Mariadb clustering Index design question

auto-incrementclustered-indexmariadboptimization

Here are the columns of concern for a table describing tasks:

  • Org_ID
  • Task_ID
  • Task_property_columns

The only requirement for Task_ID is that it is unique per every Org_ID, however I would prefer not handle that programatically and that it be auto incremented.

The requirement for the Org_ID is that I would like to run metrics and analytics using sort operations with the table organised by Org_ID and ported nationally some of the task properties. The table being clustered on Task_ID would be useless, but would be very beneficial to generate on Org_ID.

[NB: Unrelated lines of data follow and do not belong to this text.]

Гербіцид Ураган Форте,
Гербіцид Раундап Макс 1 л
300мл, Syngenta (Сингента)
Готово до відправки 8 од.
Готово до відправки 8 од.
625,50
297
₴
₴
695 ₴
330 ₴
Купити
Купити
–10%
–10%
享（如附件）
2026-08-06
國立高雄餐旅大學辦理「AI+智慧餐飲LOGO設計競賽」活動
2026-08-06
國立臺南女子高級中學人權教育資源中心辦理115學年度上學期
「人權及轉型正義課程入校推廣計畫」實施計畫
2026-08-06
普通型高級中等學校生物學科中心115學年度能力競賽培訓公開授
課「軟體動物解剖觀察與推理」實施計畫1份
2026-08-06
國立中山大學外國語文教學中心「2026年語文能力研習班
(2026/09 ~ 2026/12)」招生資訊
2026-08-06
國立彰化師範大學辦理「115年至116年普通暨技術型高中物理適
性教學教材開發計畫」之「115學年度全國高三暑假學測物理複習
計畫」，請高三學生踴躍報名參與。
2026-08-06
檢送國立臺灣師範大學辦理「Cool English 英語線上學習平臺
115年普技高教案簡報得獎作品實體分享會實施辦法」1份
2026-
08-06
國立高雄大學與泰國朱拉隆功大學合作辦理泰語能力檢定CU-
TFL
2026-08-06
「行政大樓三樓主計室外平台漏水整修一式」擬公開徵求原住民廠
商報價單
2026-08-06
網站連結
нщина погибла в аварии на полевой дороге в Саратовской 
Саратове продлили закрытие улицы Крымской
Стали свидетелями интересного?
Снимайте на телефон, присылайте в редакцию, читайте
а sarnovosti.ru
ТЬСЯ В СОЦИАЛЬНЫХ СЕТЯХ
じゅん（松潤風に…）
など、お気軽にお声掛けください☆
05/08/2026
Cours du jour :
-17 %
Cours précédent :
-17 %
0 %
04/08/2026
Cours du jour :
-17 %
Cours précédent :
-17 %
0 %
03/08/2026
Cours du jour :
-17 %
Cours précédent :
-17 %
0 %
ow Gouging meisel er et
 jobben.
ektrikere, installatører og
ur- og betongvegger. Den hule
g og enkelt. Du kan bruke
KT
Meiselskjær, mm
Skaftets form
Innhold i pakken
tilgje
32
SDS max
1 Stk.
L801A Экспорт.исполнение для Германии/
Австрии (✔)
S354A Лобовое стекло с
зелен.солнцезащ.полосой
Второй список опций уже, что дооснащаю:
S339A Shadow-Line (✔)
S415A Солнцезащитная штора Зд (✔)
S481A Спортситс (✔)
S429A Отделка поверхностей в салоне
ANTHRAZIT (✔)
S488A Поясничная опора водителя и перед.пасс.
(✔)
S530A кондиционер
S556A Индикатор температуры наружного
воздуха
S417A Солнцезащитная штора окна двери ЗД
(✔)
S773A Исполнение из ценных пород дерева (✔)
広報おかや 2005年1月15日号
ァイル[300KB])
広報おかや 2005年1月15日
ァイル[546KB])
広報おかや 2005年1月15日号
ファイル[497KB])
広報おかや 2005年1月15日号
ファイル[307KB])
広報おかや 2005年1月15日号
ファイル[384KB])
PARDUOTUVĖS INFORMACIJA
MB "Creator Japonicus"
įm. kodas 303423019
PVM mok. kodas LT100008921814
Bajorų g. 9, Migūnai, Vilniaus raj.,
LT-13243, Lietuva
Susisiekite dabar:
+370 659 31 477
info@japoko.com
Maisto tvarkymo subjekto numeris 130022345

From reviewing the documentation, it seems that clustering is picked for you in MariaDB where it will use the primary key, a unique non-nullable index, or a background auto generated index in that order.

I am pretty new to MariaDB and was hoping for some help in picking the right solution. From what I understand I can't find a good way to auto increment and cluster how I want it to as well.

Best Answer

First, to clarify: "cluster" in this Question refers to the "clustering" of the PRIMARY KEY with the data, not the "clustering of servers".

You have provided the 3 choices that InnoDB makes to picks the clustered PK. Let me rephrase it from a user point of view.

  1. If you have a column, or combination of columns, (all non-NULL) that are inherently UNIQUE, then use it as the PK. This is a "natural" PK.
  2. If choice 1 is not available, use an AUTO_INCREMENT.
  3. Though available, do not use the third choice of an auto-generated hidden PK. Some day, you will need to uniquely identify rows, perhaps for maintenance.

Unlike some other vendors, there is no ROWNUM, nor is there a non-clustered PK. The lack of those is not important.

Secondary keys let you get at the data in other ways. A secondary key contains a copy of the PK so that it can get to the data. Both PK and secondary keys are organized as BTrees. BTree is the best all-around indexing method; the lack of Hash, etc, is not important.

A natural PK lets you do a range scan over the PK column very efficiently.

If find that two-thirds of tables have a "natural" PK; only one-third need an auto_increment instead.

Back to your 'task'. It sounds like you want

PRIMARY KEY(org_id, task_id)

but would like task_id to be automatically generated. This is possible by saying

task_id, INT UNSIGNED AUTO_INCREMENT NOT NULL

but there will be gaps -- since the auto_inc is table-wide, not specific to a given org_id. If you can live with the gaps, then that is your answer.

This was a feature that existed in ENGINE=MyISAM. See this for a simulation of it using InnoDB.

You mentioned "ported nationally". Are you trying to create unique ids that are locally, not centrally, generated? See UUID and its evils.

If you are summarizing large quantities of data, then build and maintain Summary tables.

If you want to discuss further, please provide prototypes of schema and queries.